## Exercise aim:
From the entries below, copy exactly the lines from the one that contains "dealer incentives, which" through the one that contains "standard equipment and", both included, and only those.

==== Record extracts

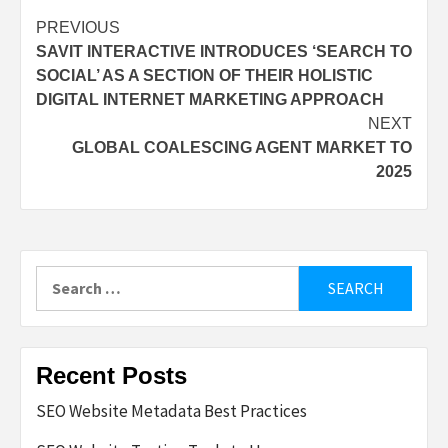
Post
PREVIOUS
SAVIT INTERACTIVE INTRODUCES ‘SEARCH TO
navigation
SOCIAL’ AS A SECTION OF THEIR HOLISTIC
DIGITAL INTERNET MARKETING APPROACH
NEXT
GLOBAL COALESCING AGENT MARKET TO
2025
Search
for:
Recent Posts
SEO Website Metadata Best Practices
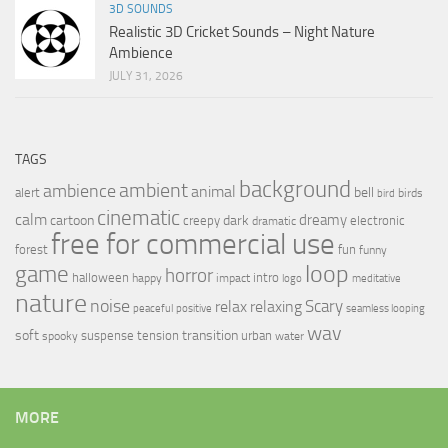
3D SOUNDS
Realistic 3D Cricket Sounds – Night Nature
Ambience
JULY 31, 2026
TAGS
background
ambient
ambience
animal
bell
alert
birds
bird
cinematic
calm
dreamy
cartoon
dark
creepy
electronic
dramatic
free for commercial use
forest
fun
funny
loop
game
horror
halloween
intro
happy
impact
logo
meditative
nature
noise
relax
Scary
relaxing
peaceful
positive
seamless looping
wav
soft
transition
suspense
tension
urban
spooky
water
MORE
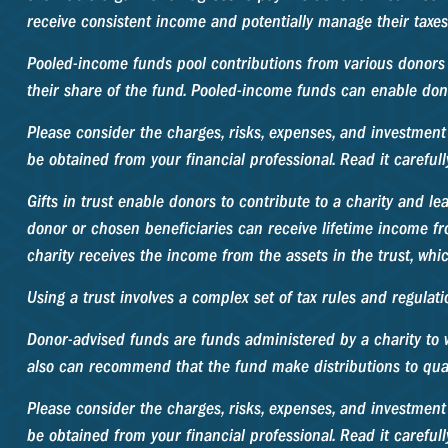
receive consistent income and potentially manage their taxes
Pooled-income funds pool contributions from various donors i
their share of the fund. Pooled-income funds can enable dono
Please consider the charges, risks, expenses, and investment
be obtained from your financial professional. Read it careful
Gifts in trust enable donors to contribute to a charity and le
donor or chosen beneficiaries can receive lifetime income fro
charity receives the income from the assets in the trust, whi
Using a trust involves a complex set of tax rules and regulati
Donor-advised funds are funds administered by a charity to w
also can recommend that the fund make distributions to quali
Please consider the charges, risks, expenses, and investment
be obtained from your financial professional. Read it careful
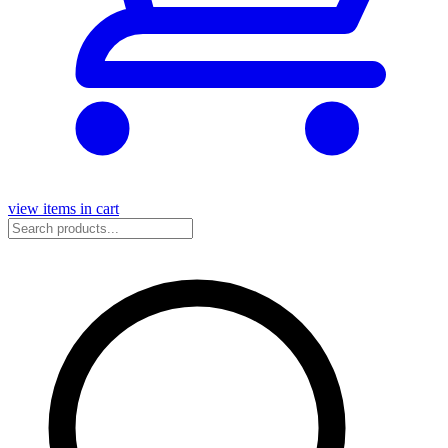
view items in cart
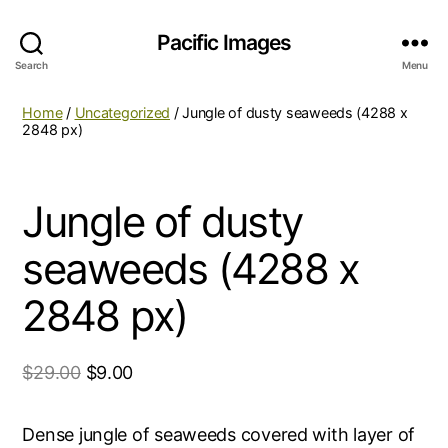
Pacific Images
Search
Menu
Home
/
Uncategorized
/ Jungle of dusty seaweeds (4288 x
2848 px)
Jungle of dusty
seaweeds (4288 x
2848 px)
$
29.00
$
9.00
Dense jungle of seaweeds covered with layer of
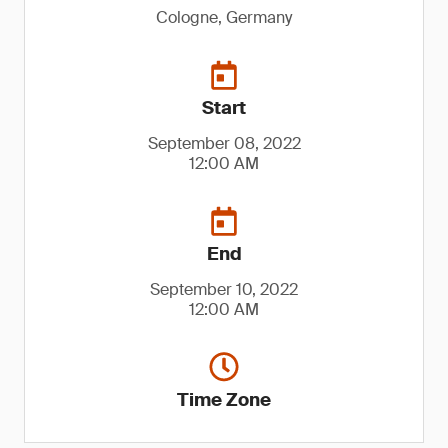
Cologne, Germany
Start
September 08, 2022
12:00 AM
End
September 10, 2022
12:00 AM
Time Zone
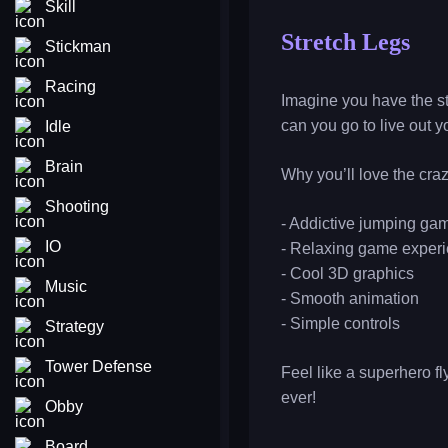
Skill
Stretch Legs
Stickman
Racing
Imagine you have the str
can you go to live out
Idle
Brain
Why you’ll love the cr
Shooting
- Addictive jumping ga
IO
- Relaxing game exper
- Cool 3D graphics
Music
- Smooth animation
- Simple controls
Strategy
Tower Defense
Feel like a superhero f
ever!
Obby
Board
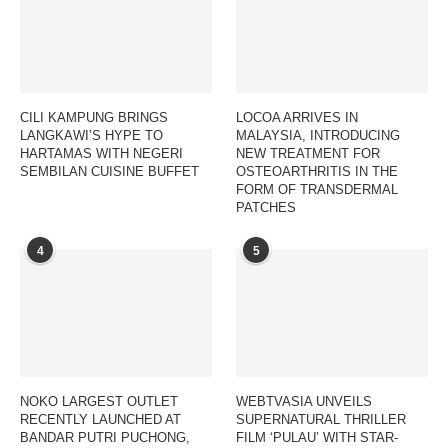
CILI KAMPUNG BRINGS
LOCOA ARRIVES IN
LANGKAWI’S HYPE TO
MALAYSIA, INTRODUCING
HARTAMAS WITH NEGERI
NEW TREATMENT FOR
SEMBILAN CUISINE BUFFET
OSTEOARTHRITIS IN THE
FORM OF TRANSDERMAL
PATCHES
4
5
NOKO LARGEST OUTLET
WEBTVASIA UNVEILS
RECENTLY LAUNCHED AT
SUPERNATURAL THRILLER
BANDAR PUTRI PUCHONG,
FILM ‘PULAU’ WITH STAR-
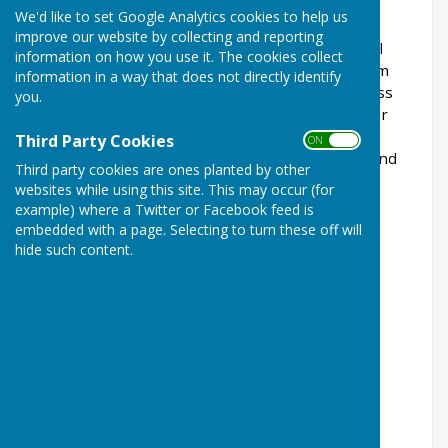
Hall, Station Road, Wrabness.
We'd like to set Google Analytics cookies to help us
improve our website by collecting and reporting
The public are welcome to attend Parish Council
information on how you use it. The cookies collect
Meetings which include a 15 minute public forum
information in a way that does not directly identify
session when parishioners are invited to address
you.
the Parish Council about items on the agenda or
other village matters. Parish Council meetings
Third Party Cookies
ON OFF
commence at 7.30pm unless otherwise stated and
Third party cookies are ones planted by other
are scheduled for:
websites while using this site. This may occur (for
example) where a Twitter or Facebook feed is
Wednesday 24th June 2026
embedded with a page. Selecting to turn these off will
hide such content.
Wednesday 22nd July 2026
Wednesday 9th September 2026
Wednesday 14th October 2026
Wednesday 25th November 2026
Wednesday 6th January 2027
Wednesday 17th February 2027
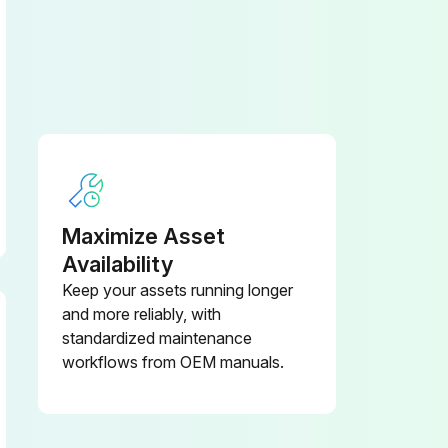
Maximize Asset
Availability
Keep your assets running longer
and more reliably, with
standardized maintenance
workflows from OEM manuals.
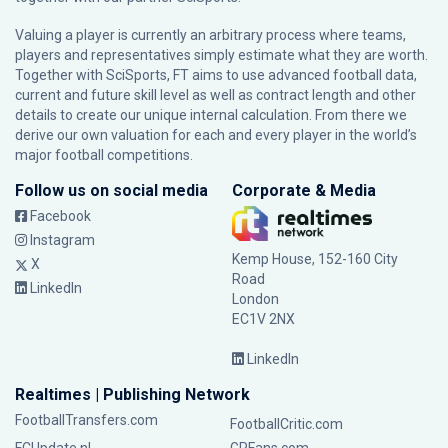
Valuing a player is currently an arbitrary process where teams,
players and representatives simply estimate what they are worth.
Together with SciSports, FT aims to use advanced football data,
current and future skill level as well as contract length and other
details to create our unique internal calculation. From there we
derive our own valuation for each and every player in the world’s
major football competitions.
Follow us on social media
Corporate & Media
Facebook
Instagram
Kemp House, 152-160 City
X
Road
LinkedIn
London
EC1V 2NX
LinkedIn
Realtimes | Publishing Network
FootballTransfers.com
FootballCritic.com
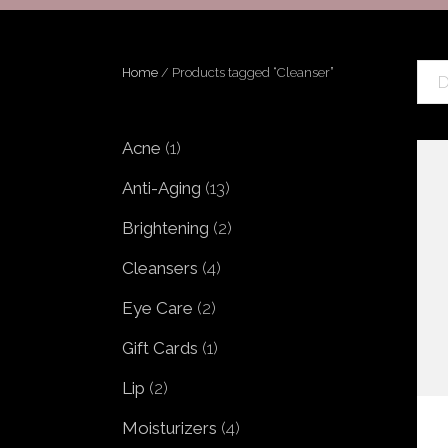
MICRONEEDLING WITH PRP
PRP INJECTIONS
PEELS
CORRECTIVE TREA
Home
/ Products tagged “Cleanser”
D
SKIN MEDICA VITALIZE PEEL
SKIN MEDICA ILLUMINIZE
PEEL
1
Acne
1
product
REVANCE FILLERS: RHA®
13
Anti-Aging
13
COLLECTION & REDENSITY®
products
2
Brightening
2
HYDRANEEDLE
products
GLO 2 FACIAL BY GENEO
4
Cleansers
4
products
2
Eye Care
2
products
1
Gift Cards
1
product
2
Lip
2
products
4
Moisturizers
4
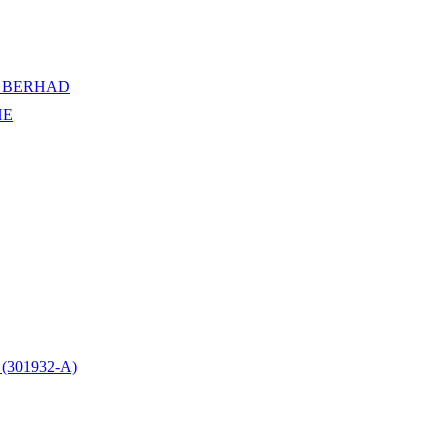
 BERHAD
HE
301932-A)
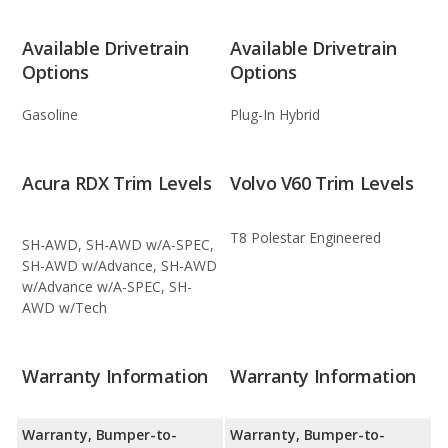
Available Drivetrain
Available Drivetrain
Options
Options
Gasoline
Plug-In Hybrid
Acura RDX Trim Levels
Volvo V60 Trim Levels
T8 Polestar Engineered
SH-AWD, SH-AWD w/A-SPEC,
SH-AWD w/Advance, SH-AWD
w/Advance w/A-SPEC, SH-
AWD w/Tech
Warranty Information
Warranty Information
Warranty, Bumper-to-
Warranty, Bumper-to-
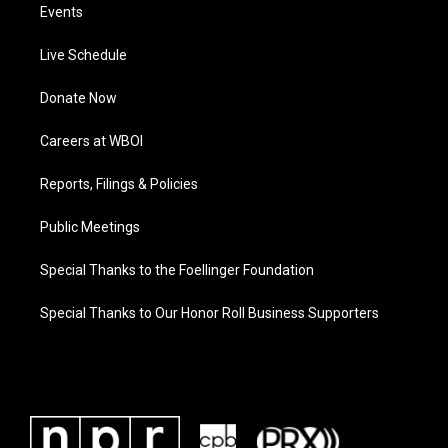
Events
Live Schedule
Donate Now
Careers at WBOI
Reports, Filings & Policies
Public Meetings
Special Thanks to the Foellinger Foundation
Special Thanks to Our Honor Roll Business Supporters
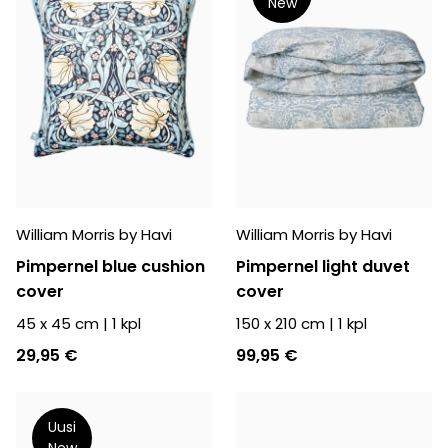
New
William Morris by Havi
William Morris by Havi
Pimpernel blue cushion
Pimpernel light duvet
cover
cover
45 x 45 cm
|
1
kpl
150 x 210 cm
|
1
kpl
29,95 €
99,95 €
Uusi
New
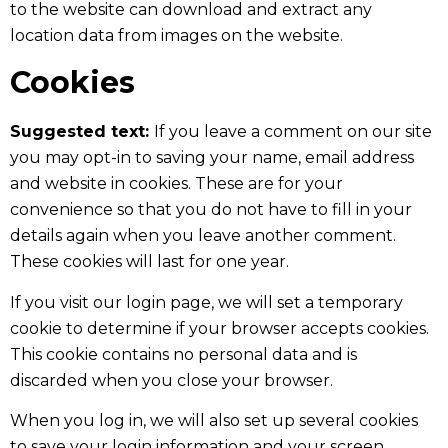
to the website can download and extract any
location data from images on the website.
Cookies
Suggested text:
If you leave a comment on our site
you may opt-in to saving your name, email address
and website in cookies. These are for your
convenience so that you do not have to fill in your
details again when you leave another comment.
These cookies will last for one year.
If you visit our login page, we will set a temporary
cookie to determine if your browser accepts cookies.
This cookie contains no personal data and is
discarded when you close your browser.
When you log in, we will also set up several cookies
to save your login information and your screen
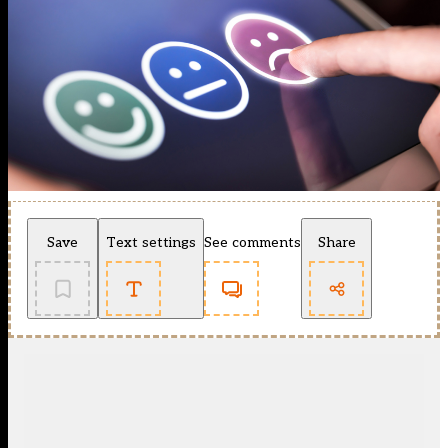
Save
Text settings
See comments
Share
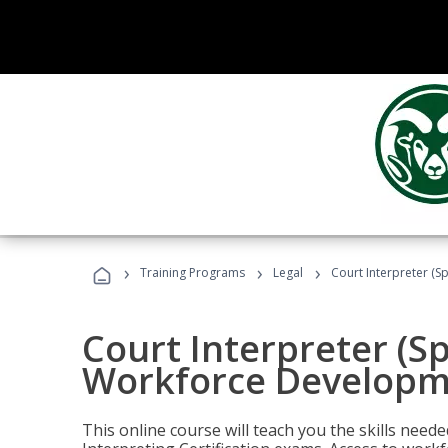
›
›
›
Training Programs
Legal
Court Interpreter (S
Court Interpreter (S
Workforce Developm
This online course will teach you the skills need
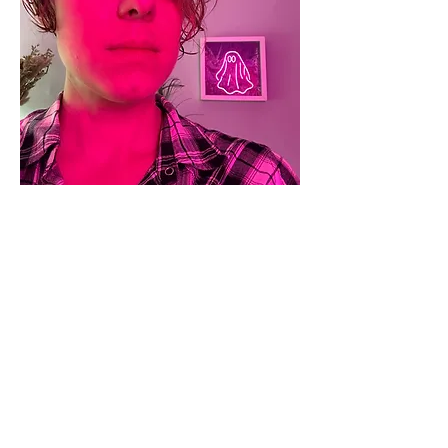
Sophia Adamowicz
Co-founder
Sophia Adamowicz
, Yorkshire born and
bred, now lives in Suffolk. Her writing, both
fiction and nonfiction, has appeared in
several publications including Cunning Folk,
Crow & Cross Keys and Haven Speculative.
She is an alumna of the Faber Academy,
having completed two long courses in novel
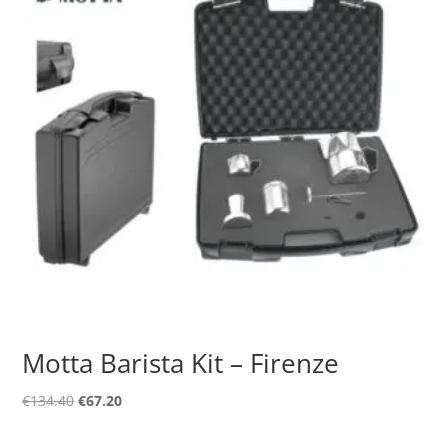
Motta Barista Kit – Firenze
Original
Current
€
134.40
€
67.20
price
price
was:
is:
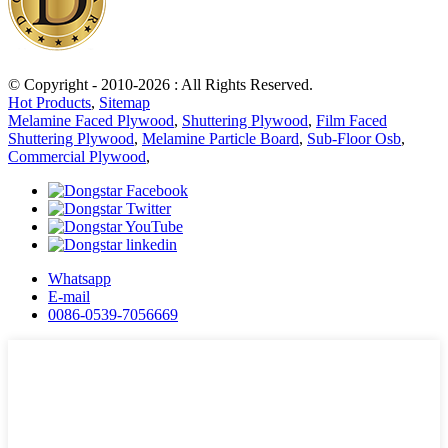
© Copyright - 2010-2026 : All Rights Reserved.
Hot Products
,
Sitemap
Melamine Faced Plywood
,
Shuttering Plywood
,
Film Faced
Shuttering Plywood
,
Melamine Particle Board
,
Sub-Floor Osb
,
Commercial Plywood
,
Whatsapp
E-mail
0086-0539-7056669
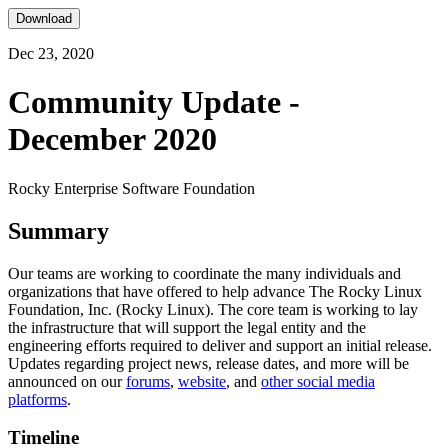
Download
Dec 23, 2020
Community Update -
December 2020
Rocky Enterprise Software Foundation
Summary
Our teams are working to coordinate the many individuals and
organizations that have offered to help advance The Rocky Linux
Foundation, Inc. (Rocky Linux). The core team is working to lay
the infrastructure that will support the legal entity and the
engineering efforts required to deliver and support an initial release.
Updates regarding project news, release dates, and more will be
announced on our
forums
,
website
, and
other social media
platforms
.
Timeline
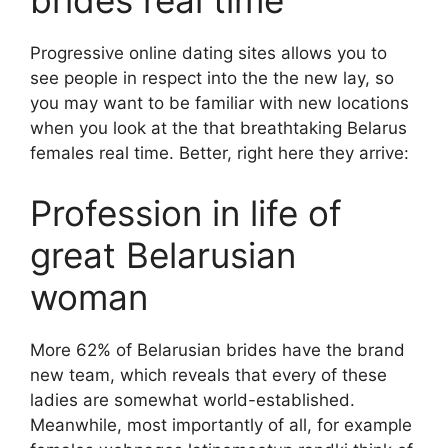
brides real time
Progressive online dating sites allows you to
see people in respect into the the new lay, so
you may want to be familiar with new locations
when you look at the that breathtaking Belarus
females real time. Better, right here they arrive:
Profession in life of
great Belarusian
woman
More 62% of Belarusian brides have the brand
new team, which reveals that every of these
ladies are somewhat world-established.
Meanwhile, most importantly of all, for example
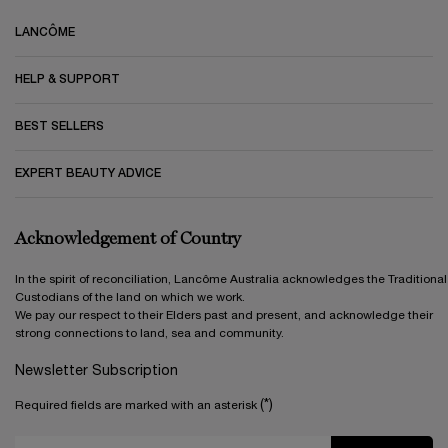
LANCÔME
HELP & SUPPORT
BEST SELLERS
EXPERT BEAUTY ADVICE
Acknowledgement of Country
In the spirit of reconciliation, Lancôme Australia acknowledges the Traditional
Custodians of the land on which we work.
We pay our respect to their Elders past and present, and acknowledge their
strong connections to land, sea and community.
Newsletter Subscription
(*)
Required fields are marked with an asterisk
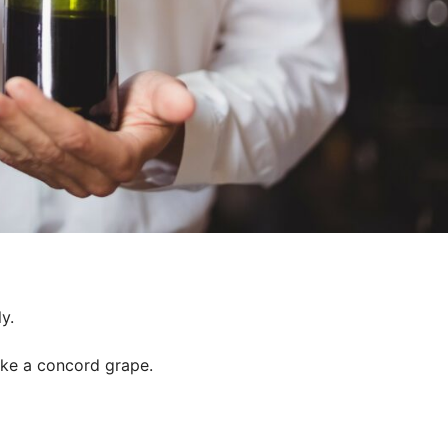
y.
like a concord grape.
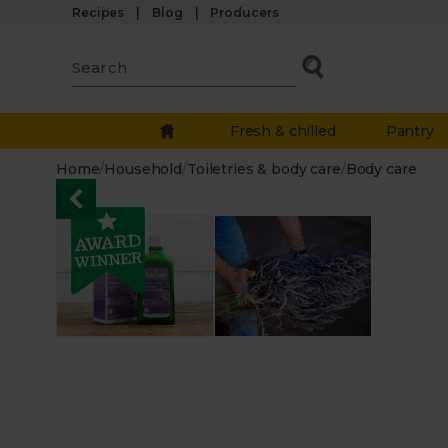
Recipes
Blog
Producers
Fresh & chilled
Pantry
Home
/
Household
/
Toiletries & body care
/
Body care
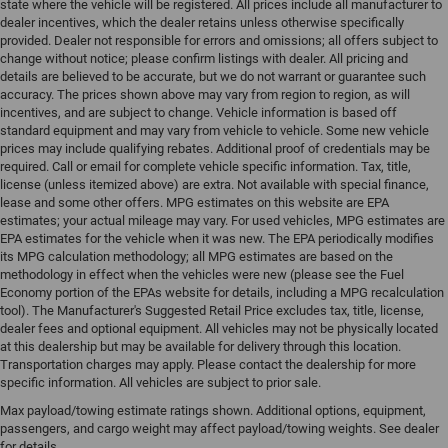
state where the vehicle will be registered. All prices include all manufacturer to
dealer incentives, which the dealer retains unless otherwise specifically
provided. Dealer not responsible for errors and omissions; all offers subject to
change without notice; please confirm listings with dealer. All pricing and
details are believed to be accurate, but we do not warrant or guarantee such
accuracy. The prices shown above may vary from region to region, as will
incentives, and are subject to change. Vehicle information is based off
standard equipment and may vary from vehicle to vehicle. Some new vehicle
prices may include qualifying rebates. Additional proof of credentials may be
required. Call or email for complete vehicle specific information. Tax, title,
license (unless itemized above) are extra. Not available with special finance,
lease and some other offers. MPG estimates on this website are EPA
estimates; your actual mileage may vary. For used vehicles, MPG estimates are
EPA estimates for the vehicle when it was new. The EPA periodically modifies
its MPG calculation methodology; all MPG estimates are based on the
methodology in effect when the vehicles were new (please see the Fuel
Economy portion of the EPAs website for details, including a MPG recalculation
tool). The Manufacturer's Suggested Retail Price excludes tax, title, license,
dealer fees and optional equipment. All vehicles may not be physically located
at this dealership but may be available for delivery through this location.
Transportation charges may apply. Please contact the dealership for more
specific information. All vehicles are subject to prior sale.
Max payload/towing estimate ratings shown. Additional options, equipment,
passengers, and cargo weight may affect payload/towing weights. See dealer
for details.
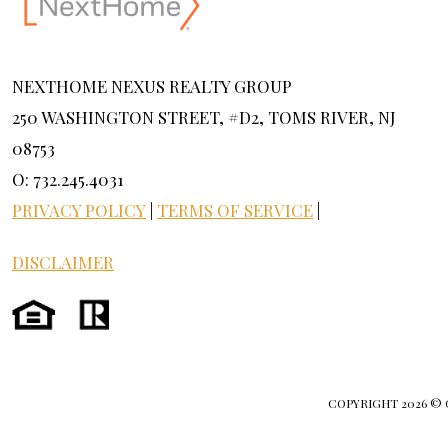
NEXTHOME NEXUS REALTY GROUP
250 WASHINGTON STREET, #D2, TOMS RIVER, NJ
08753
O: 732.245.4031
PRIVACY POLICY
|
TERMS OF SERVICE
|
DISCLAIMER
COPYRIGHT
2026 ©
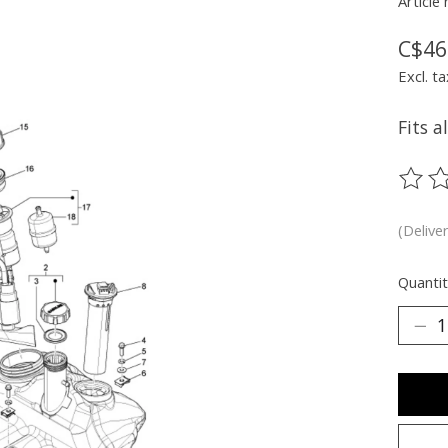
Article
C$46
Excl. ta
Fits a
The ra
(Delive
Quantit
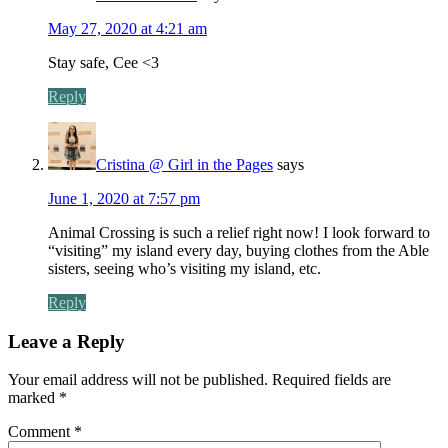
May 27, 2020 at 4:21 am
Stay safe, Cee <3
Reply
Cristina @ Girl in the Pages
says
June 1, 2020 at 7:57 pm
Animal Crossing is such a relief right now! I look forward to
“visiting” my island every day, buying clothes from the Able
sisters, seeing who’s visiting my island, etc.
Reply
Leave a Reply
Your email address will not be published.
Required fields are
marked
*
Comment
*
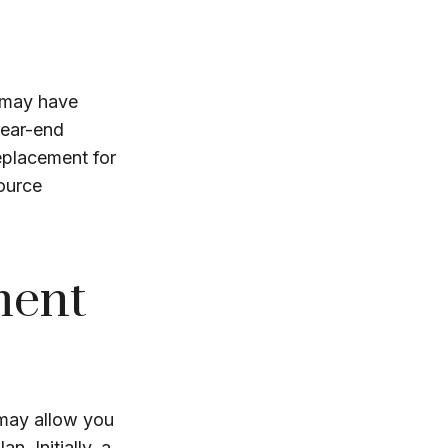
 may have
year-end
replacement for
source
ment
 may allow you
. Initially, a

========

## Exercise response:
dealer incentives, which the dealer retains unless otherwise specifically
provided. Dealer not responsible for errors and omissions; all offers subject to
change without notice; please confirm listings with dealer. All pricing and
details are believed to be accurate, but we do not warrant or guarantee such
accuracy. The prices shown above may vary from region to region, as will
incentives, and are subject to change. Vehicle information is based off
standard equipment and may vary from vehicle to vehicle. Some new vehicle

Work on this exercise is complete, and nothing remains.